▸ ASSIGNED TASK
Pull every line that includes the word "Under" out of the data below and copy it.

▸ EXTRACTED INFORMATION
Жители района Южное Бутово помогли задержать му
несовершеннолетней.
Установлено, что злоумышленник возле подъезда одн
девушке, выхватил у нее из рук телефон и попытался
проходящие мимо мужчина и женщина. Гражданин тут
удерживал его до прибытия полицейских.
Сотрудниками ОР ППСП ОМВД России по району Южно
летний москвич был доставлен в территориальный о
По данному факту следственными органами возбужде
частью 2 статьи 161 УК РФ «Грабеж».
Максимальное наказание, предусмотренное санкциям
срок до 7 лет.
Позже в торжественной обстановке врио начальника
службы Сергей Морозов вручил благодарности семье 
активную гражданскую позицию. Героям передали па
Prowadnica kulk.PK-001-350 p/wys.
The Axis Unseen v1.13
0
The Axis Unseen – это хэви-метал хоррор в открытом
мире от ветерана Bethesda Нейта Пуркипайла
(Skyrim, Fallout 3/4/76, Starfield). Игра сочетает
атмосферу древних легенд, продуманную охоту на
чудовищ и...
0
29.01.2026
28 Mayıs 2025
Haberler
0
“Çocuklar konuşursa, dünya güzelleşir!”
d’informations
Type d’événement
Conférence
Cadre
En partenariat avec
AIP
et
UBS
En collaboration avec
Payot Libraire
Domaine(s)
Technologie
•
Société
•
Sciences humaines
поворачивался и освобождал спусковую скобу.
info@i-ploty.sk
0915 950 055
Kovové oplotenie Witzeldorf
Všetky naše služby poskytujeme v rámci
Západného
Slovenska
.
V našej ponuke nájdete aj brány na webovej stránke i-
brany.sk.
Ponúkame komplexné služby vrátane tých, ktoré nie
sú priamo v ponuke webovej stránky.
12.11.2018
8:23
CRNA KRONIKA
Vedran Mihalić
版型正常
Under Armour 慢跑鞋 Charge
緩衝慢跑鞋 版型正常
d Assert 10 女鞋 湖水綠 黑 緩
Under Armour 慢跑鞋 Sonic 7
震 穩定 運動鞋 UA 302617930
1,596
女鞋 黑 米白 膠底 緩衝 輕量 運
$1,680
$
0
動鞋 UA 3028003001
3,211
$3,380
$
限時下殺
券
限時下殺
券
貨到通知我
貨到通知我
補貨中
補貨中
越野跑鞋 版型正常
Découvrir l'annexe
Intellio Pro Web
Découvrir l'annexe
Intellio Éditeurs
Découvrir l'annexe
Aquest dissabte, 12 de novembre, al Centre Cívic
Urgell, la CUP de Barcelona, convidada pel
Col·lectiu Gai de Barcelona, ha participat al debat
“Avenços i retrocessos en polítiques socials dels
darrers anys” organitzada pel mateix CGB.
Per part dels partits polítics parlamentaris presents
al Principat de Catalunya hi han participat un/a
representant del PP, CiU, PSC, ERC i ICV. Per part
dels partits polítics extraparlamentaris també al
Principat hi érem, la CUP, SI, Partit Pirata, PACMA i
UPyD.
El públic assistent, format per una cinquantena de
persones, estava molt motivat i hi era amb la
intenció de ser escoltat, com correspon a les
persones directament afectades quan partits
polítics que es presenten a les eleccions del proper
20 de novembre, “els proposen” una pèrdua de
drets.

▸ EXERCISE SOLUTION
Under Armour 慢跑鞋 Charge
Under Armour 慢跑鞋 Sonic 7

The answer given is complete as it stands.